The `Model information` table displays the total number of observations in the sample data (100), the number of fixed- and random-effects coefficients (6 and 20, respectively), and the number of covariance parameters (1). It also indicates that the response variable has a `Poisson` distribution, the link function is `Log`, and the fit method is `Laplace`.

`Formula` indicates the model specification using Wilkinson’s notation.

The `Model fit statistics` table displays statistics used to assess the goodness of fit of the model.
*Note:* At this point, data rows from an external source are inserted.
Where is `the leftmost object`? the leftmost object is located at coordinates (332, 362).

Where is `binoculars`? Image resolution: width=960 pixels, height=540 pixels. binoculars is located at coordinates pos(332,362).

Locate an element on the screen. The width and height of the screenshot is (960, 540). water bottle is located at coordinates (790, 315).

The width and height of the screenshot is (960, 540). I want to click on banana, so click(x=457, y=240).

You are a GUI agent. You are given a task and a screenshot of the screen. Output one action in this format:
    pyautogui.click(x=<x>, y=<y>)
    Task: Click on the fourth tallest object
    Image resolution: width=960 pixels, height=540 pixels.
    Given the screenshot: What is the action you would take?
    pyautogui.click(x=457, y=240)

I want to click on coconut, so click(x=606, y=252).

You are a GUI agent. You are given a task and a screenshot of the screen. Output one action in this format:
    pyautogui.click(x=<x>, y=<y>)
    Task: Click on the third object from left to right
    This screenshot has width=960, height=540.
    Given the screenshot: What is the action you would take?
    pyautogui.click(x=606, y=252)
This includes the Akaike information criterion (`AIC`), Bayesian information criterion (`BIC`) values, log likelihood (`LogLikelihood`), and deviance (`Deviance`) values.
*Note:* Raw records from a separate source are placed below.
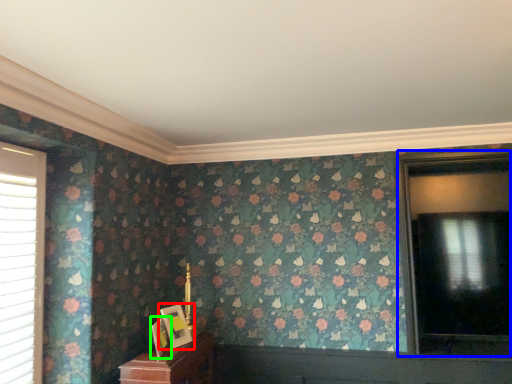 Question: Considering the real-world distances, which object is closest to picture frame (highlighted by a red box)? window (highlighted by a blue box) or picture frame (highlighted by a green box).

Choices:
 (A) window
 (B) picture frame

Answer: (B) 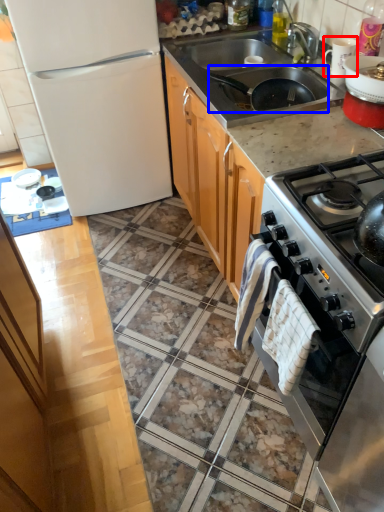 Question: Which object appears closest to the camera in this image, appliance (highlighted by a red box) or frying pan (highlighted by a blue box)?

Choices:
 (A) appliance
 (B) frying pan

Answer: (B)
The `Fixed effects coefficients` table indicates that `fitglme` returned 95% confidence intervals. It contains one row for each fixed-effects predictor, and each column contains statistics corresponding to that predictor. Column 1 (`Name`) contains the name of each fixed-effects coefficient, column 2 (`Estimate`) contains its estimated value, and column 3 (`SE`) contains the standard error of the coefficient. Column 4 (`tStat`) contains the $t$-statistic for a hypothesis test that the coefficient is equal to 0. Column 5 (`DF`) and column 6 (`pValue`) contain the degrees of freedom and $p$-value that correspond to the $t$-statistic, respectively. The last two columns (`Lower` and `Upper`) display the lower and upper limits, respectively, of the 95% confidence interval for each fixed-effects coefficient.

`Random effects covariance parameters` displays a table for each grouping variable (here, only `factory`), including its total number of levels (20), and the type and estimate of the covariance parameter. Here, `std` indicates that `fitglme` returns the standard deviation of the random effect associated with the factory predictor, which has an estimated value of 0.31381. It also displays a table containing the error parameter type (here, the square root of the dispersion parameter), and its estimated value of 1.

The standard display generated by `fitglme` does not provide confidence intervals for the random-effects parameters. To compute and display these values, use `covarianceParameters`.